Seçim yasakları ülke sınırları dışında geçerli olmadığı için,
bütçesini İngiliz parlamen- tosunun sağladığı BBC, parasını ABD
Kongre’sinden alan VOA ve Alman hükümetinin verdiği parayla yayın
yapan DW, seçim günü dahi AK Parti aleyhtarı yayınlarına devam
ettiler. Amerika’da yayımlanan ama uluslararası kapitalist ağın
sözcüsü Wall Street Journal, belki de kendi tarihinde ilk defa,
yabancı bir ülkenin seçmenine doğrudan seslenerek, Cumhurbaşkanı
Erdoğan’a oy verilmemesi çağrısında bulundu.
Bunu iyice abartan Alman dergileri, Türkçe ekler, sayfalar ve
kapaklar yayımladılar. Daha ileri gidip, ülkelerini Türkiye’nin iç
siyaset tartışmalarına sahne yapmak istemediklerini öne sürerek, AK
Parti lider ve temsilcilerine ülkelerine girmeyi yasaklayan
hükümetler de oldu. Bu arada HDP temsilcilerinin mitingleri bu
ülkelerde serbestçe yapıldı. Türkiye seçmeni olan kişilerle
buluşması engellenenlerin, aynı zamanda Türkiye hükumetini,
bakanlıkları yöneten, Türk milletinin temsilcileri oldukları göz
ardı edildi.
Ve bu ilk defa olmadı. Daha önceki seçimlerde de benzeri tutum ve davranışlar tekrarlandı.
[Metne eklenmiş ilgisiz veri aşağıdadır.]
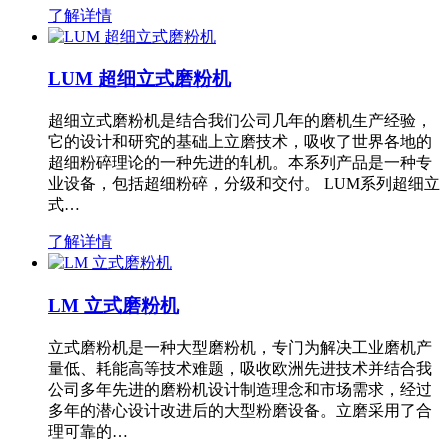
了解详情
LUM 超细立式磨粉机
超细立式磨粉机是结合我们公司几年的磨机生产经验，
它的设计和研究的基础上立磨技术，吸收了世界各地的
超细粉碎理论的一种先进的轧机。本系列产品是一种专
业设备，包括超细粉碎，分级和交付。 LUM系列超细立
式…
了解详情
LM 立式磨粉机
立式磨粉机是一种大型磨粉机，专门为解决工业磨机产
量低、耗能高等技术难题，吸收欧洲先进技术并结合我
公司多年先进的磨粉机设计制造理念和市场需求，经过
多年的潜心设计改进后的大型粉磨设备。立磨采用了合
理可靠的…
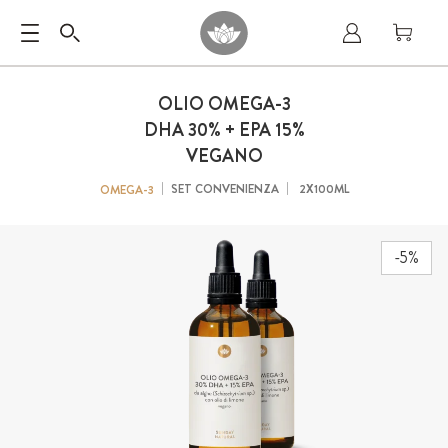
OLIO OMEGA-3
DHA 30% + EPA 15%
VEGANO
SET CONVENIENZA
2X100ML
OMEGA-3
-5%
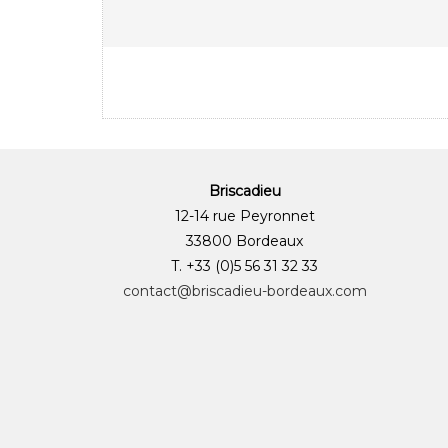
Briscadieu
12-14 rue Peyronnet
33800 Bordeaux
T. +33 (0)5 56 31 32 33
contact@briscadieu-bordeaux.com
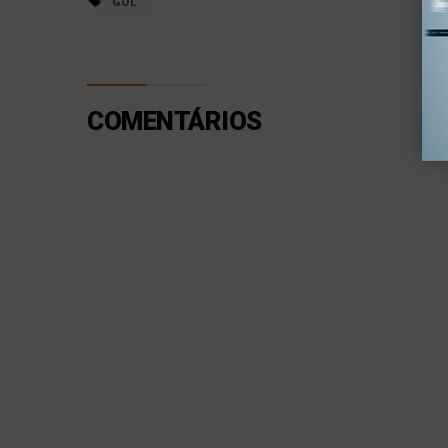
GOL
COMENTÁRIOS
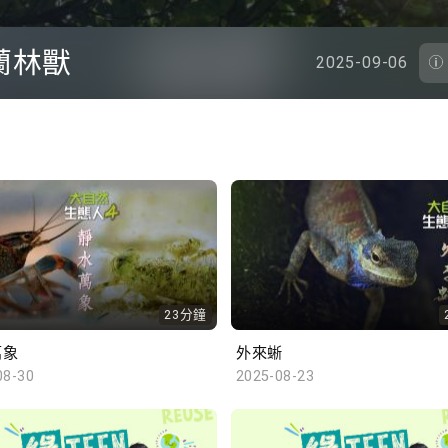
蘭林獸
2025-09-06
23分鐘
萬象
外來蜥
08-30
2025-08-23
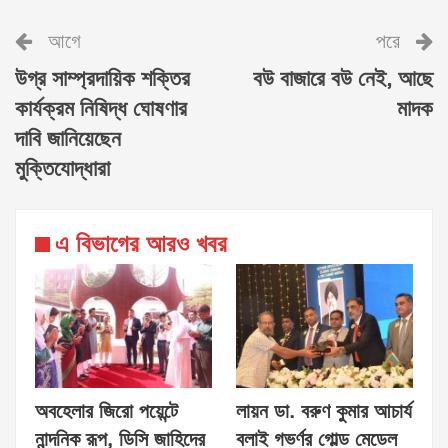
আগে
পরে
উগ্র সাম্প্রদায়িক শক্তির
বউ বাজারে বউ নেই, আছে
কার্যক্রম নিষিদ্ধ ঘোষণার
মাদক
দাবি জানিয়েছেন
মুক্তিযোদ্ধারা
এ বিভাগের আরও খবর
অবহেলার জিরো পয়েন্টে
লায়ন ডা. বরুণ কুমার আচার্য
নান্দনিক রূপ, ডিসি জাহিদের
বলাই গভর্ণর গোল্ড মেডেল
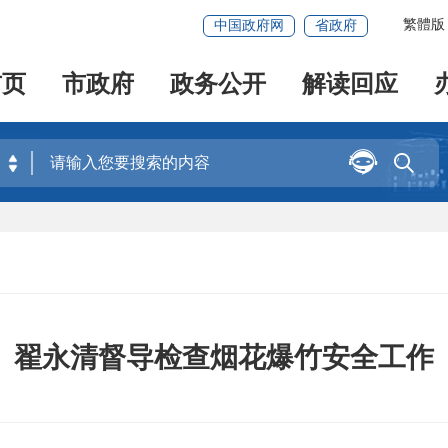
繁體版
中国政府网
省政府
首页
市政府
政务公开
解读回应


翟永清督导检查烟花爆竹安全工作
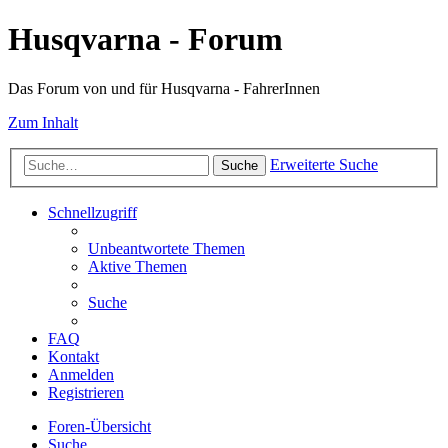
Husqvarna - Forum
Das Forum von und für Husqvarna - FahrerInnen
Zum Inhalt
Erweiterte Suche
Suche
Schnellzugriff
Unbeantwortete Themen
Aktive Themen
Suche
FAQ
Kontakt
Anmelden
Registrieren
Foren-Übersicht
Suche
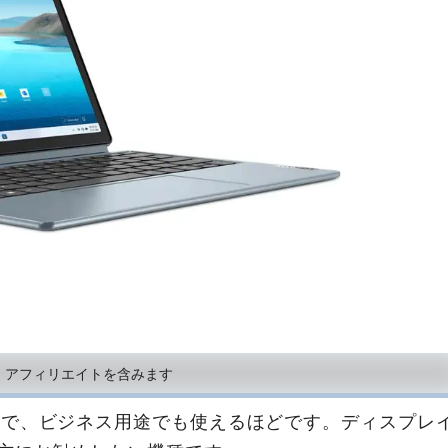
、アフィリエイトを含みます
能で、ビジネス用途でも使えるほどです。ディスプレ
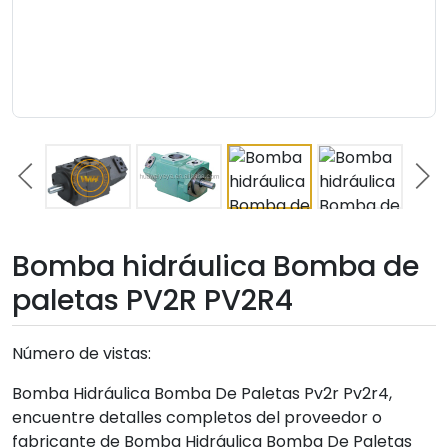
Bomba hidráulica Bomba de
paletas PV2R PV2R4
Número de vistas:
Bomba Hidráulica Bomba De Paletas Pv2r Pv2r4,
encuentre detalles completos del proveedor o
fabricante de Bomba Hidráulica Bomba De Paletas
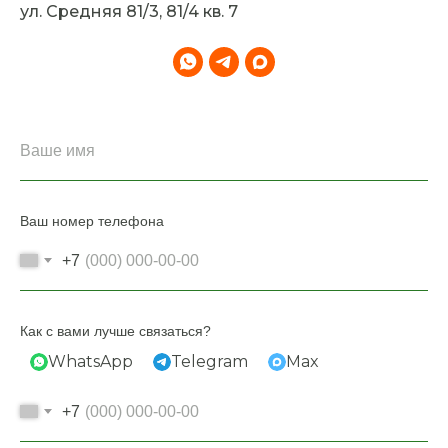
ул. Средняя 81/3, 81/4 кв. 7
Ваш номер телефона
+7
Как с вами лучше связаться?
WhatsApp
Telegram
Max
+7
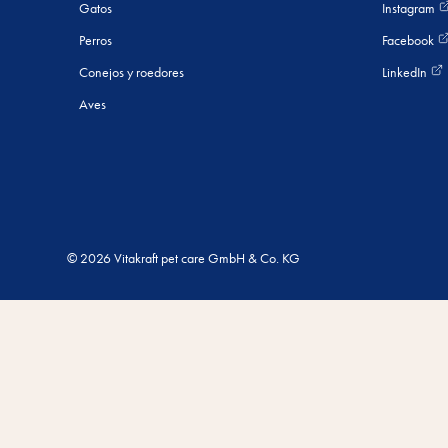
Gatos
Instagram
Perros
Facebook
Conejos y roedores
LinkedIn
Aves
© 2026 Vitakraft pet care GmbH & Co. KG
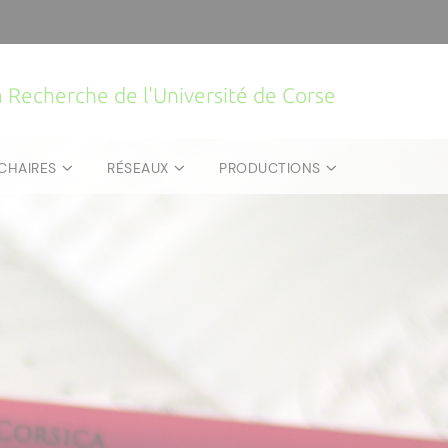
la Recherche de l'Université de Corse
CHAIRES
RÉSEAUX
PRODUCTIONS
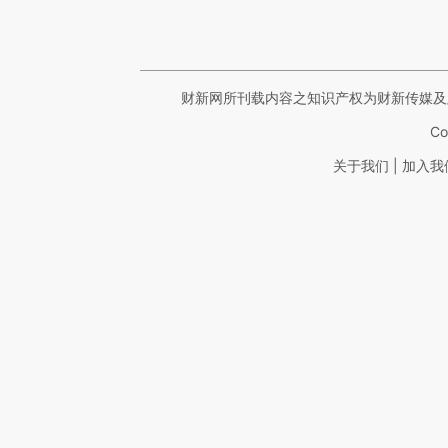
财新网所刊载内容之知识产权为财新传媒及
Co
|
关于我们
加入我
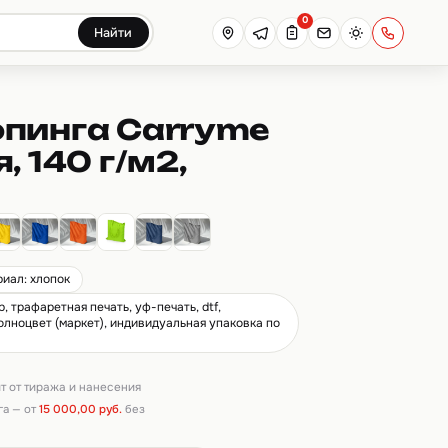
0
Найти
опинга Carryme
, 140 г/м2,
иал: хлопок
 трафаретная печать, уф-печать, dtf,
полноцвет (маркет), индивидуальная упаковка по
ит от тиража и нанесения
га — от
15 000,00 руб.
без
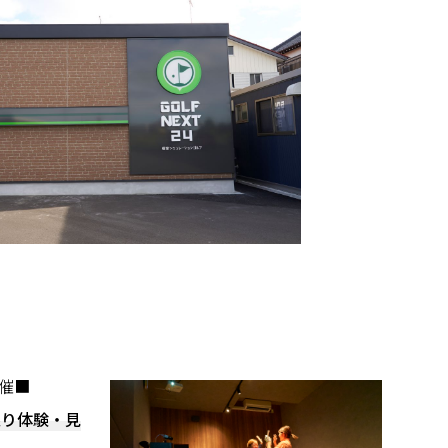
催■
に限り体験・見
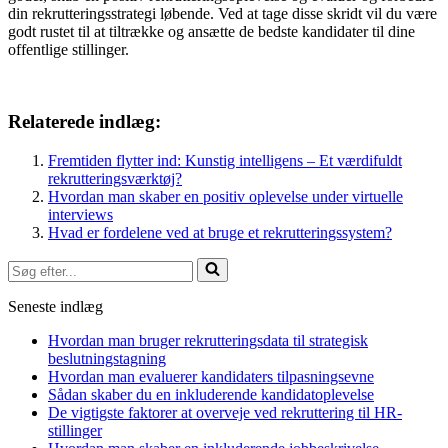
din rekrutteringsstrategi løbende. Ved at tage disse skridt vil du være
godt rustet til at tiltrække og ansætte de bedste kandidater til dine
offentlige stillinger.
Relaterede indlæg:
Fremtiden flytter ind: Kunstig intelligens – Et værdifuldt
rekrutteringsværktøj?
Hvordan man skaber en positiv oplevelse under virtuelle
interviews
Hvad er fordelene ved at bruge et rekrutteringssystem?
Søg
efter...
Seneste indlæg
Hvordan man bruger rekrutteringsdata til strategisk
beslutningstagning
Hvordan man evaluerer kandidaters tilpasningsevne
Sådan skaber du en inkluderende kandidatoplevelse
De vigtigste faktorer at overveje ved rekruttering til HR-
stillinger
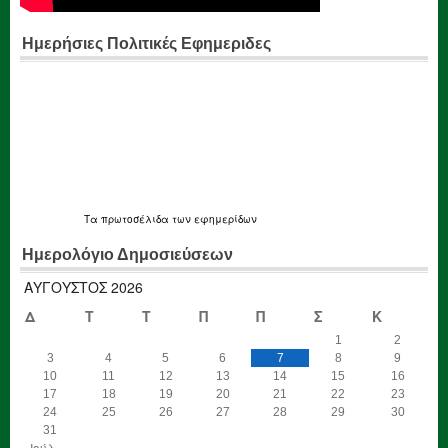
Ημερήσιες Πολιτικές Εφημεριδες
Τα
πρωτοσέλιδα
των εφημερίδων
Ημερολόγιο Δημοσιεύσεων
ΑΎΓΟΥΣΤΟΣ 2026
Δ
Τ
Τ
Π
Π
Σ
Κ
1
2
3
4
5
6
7
8
9
10
11
12
13
14
15
16
17
18
19
20
21
22
23
24
25
26
27
28
29
30
31
« Ιούλ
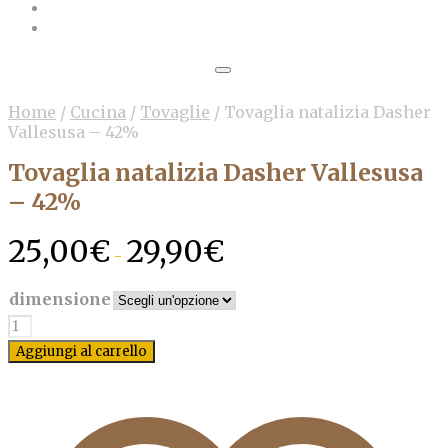
Home
/
Cucina
/
Tovaglie
/
Tovaglia natalizia Dasher
Vallesusa – 42%
Tovaglia natalizia Dasher Vallesusa
– 42%
Fascia
25,00
€
29,90
€
-
di
prezzo:
dimensione
da
25,00€
Quantità
a
Aggiungi al carrello
29,90€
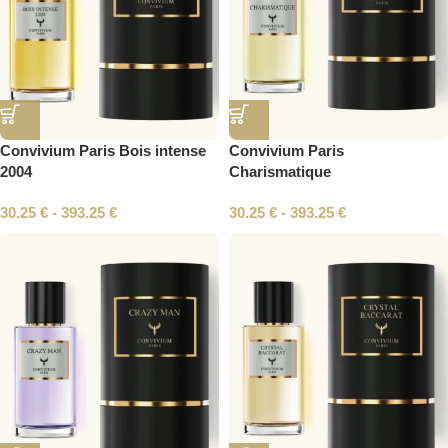
Convivium Paris Bois intense
Convivium Paris
2004
Charismatique
30.25
€
-
393.25
€
30.25
€
-
393.25
€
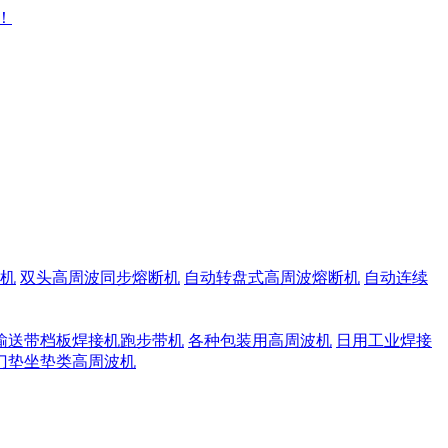
机
双头高周波同步熔断机
自动转盘式高周波熔断机
自动连续
输送带档板焊接机跑步带机
各种包装用高周波机
日用工业焊接
门垫坐垫类高周波机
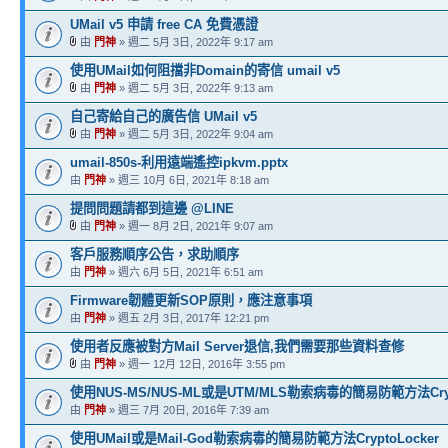
UMail v5 申請 free CA 免費憑證
由
門神
» 週二 5月 3日, 2022年 9:17 am
使用UMail如何阻擋非Domain的寄信 umail v5
由
門神
» 週二 5月 3日, 2022年 9:13 am
自己寄給自己的廣告信 UMail v5
由
門神
» 週二 5月 3日, 2022年 9:04 am
umail-850s-利用遠端遙控ipkvm.pptx
由
門神
» 週三 10月 6日, 2021年 8:18 am
提問問題請都到這邊 @LINE
由
門神
» 週一 8月 2日, 2021年 9:07 am
客戶服務順序公告，求助順序
由
門神
» 週六 6月 5日, 2021年 6:51 am
Firmware韌體更新SOP原則，應注意事項
由
門神
» 週五 2月 3日, 2017年 12:21 pm
使用者反應被對方Mail Server退信,我們需要那些資料查修
由
門神
» 週一 12月 12日, 2016年 3:55 pm
使用NUS-MS/NUS-ML或是UTM/MLS勒索病毒的簡易防範方法Crypt
由
門神
» 週三 7月 20日, 2016年 7:39 am
使用UMail或是Mail-God勒索病毒的簡易防範方法CryptoLocker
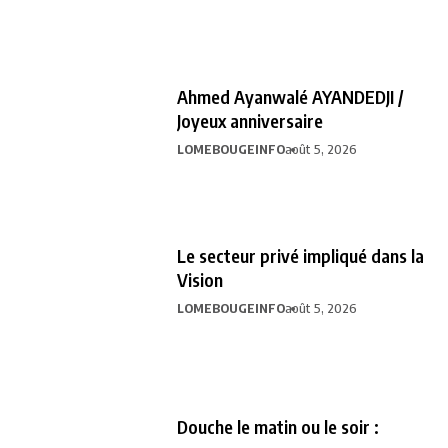
Ahmed Ayanwalé AYANDEDJI /
Joyeux anniversaire
LOMEBOUGEINFO
août 5, 2026
Le secteur privé impliqué dans la
Vision
LOMEBOUGEINFO
août 5, 2026
Douche le matin ou le soir :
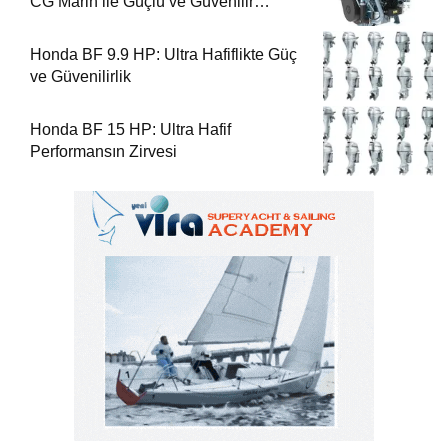
CG Marin ile Güçlü ve Güvenilir
Performans
Honda BF 9.9 HP: Ultra Hafiflikte Güç
ve Güvenilirlik
Honda BF 15 HP: Ultra Hafif
Performansın Zirvesi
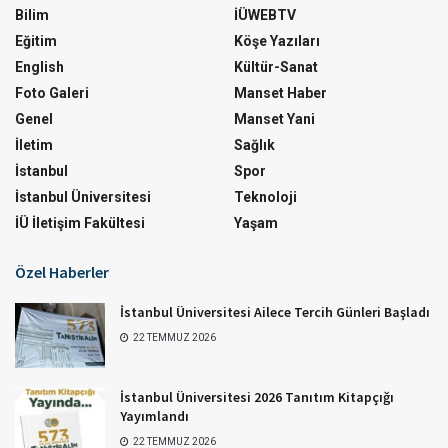
Bilim
İÜWEBTV
Eğitim
Köşe Yazıları
English
Kültür-Sanat
Foto Galeri
Manset Haber
Genel
Manset Yani
İletim
Sağlık
İstanbul
Spor
İstanbul Üniversitesi
Teknoloji
İÜ İletişim Fakültesi
Yaşam
Özel Haberler
İstanbul Üniversitesi Ailece Tercih Günleri Başladı
22 TEMMUZ 2026
İstanbul Üniversitesi 2026 Tanıtım Kitapçığı
Yayımlandı
22 TEMMUZ 2026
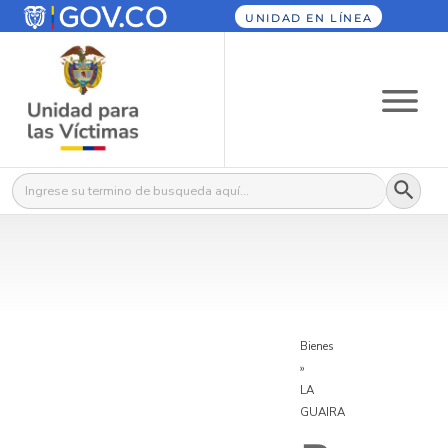
UNIDAD EN LÍNEA
Botón
Buscar:
Bienes
»
LA
GUAIRA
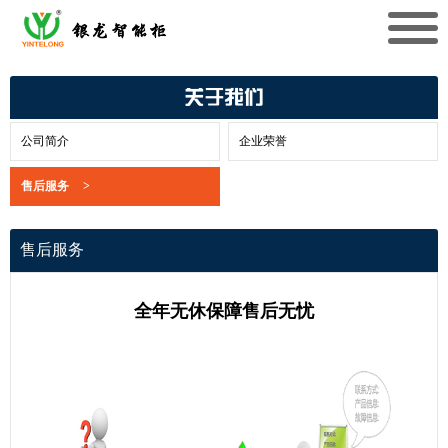
关于我们
公司简介
企业荣誉
售后服务
>
售后服务
全年无休保障售后无忧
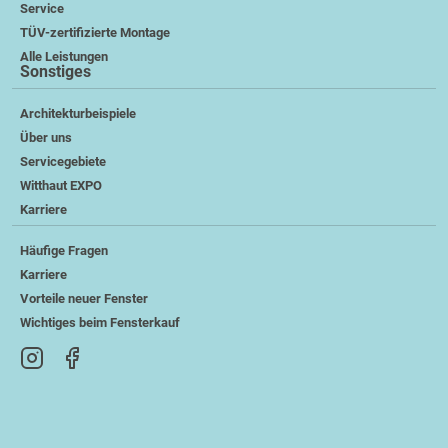
Service
TÜV-zertifizierte Montage
Alle Leistungen
Sonstiges
Architekturbeispiele
Über uns
Servicegebiete
Witthaut EXPO
Karriere
Häufige Fragen
Karriere
Vorteile neuer Fenster
Wichtiges beim Fensterkauf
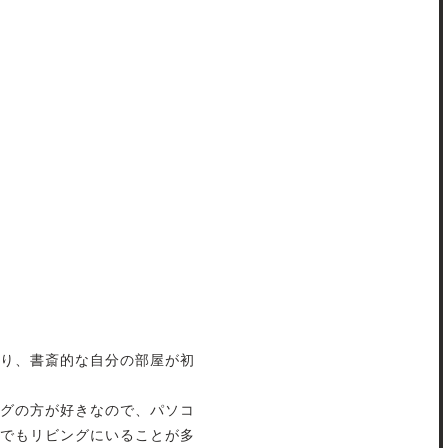
り、書斎的な自分の部屋が初
グの方が好きなので、パソコ
でもリビングにいることが多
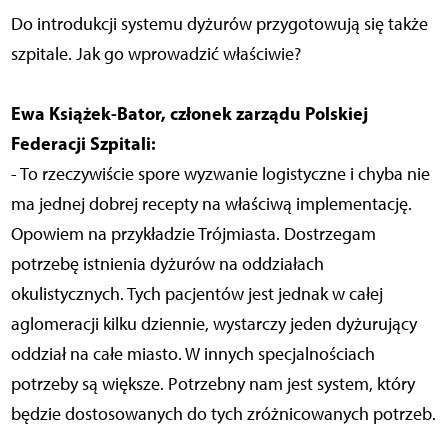
Do introdukcji systemu dyżurów przygotowują się także
szpitale. Jak go wprowadzić właściwie?
Ewa Książek-Bator, członek zarządu Polskiej
Federacji Szpitali:
- To rzeczywiście spore wyzwanie logistyczne i chyba nie
ma jednej dobrej recepty na właściwą implementację.
Opowiem na przykładzie Trójmiasta. Dostrzegam
potrzebę istnienia dyżurów na oddziałach
okulistycznych. Tych pacjentów jest jednak w całej
aglomeracji kilku dziennie, wystarczy jeden dyżurujący
oddział na całe miasto. W innych specjalnościach
potrzeby są większe. Potrzebny nam jest system, który
będzie dostosowanych do tych zróżnicowanych potrzeb.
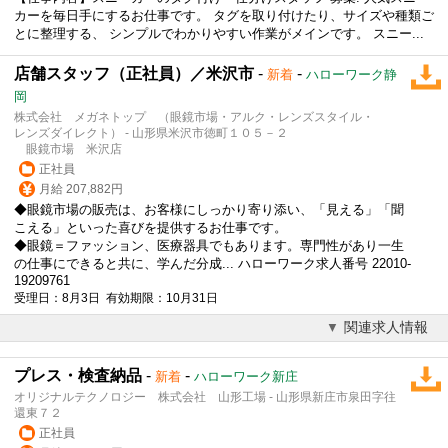
カーを毎日手にするお仕事です。 タグを取り付けたり、サイズや種類ご
とに整理する、 シンプルでわかりやすい作業がメインです。 スニー...
店舗スタッフ（正社員）／米沢市
-
-
新着
ハローワーク静
岡
株式会社 メガネトップ （眼鏡市場・アルク・レンズスタイル・
レンズダイレクト） - 山形県米沢市徳町１０５－２
眼鏡市場 米沢店
正社員
月給 207,882円
◆眼鏡市場の販売は、お客様にしっかり寄り添い、「見える」「聞
こえる」といった喜びを提供するお仕事です。
◆眼鏡＝
ファッション
、医療器具でもあります。専門性があり一生
の仕事にできると共に、学んだ分成... ハローワーク求人番号 22010-
19209761
受理日：8月3日 有効期限：10月31日
関連求人情報
プレス・検査納品
-
-
新着
ハローワーク新庄
オリジナルテクノロジー 株式会社 山形工場 - 山形県新庄市泉田字往
還東７２
正社員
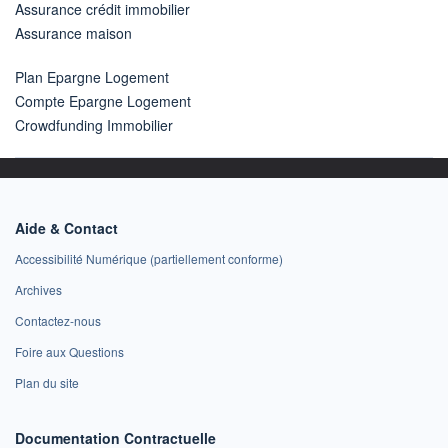
Assurance crédit immobilier
Assurance maison
Plan Epargne Logement
Compte Epargne Logement
Crowdfunding Immobilier
Aide & Contact
Accessibilité Numérique (partiellement conforme)
Archives
Contactez-nous
Foire aux Questions
Plan du site
Documentation Contractuelle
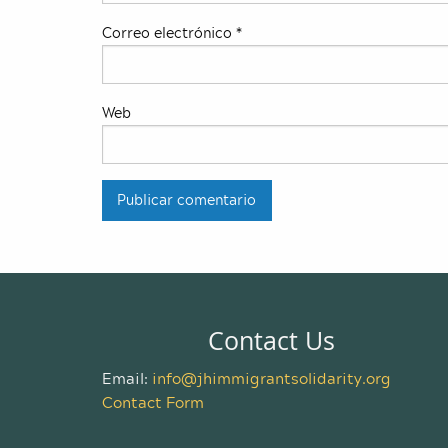
Correo electrónico
*
Web
Contact Us
Email:
info@jhimmigrantsolidarity.org
Contact Form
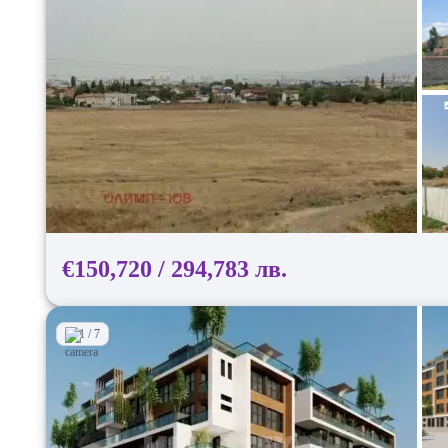
€150,720 / 294,783 лв.
1 / 7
Baktığınız zaman, bu yan tutuşta, bu AK Parti düşmanlığında, bu ülkeleri, siyasetçileri ve medyasını haklı gösterecek en ufak bir şey yok. AK Partili bakanlar, başbakanlar, Cumhurbaşkanları ne ikili ne de çok taraflı anlaşmalarla Türkiye’nin üstlendiği yükümlükleri ihlal eden bir davranış veya söylem içine girdiler. Seçime giriyor da olsalar AK Parti yetkililerinin devlet ve hükümet temsilcisi olmaları, onlara yönelik bu tutum, ülke içinde başka partileri destekleyen büyük bir halk kesimi açısından bile Türkiye aleyhtarı olarak görüldü ve onaylanmadı; AK Parti’ye değil, Türkiye’ye karşı yorumlandı.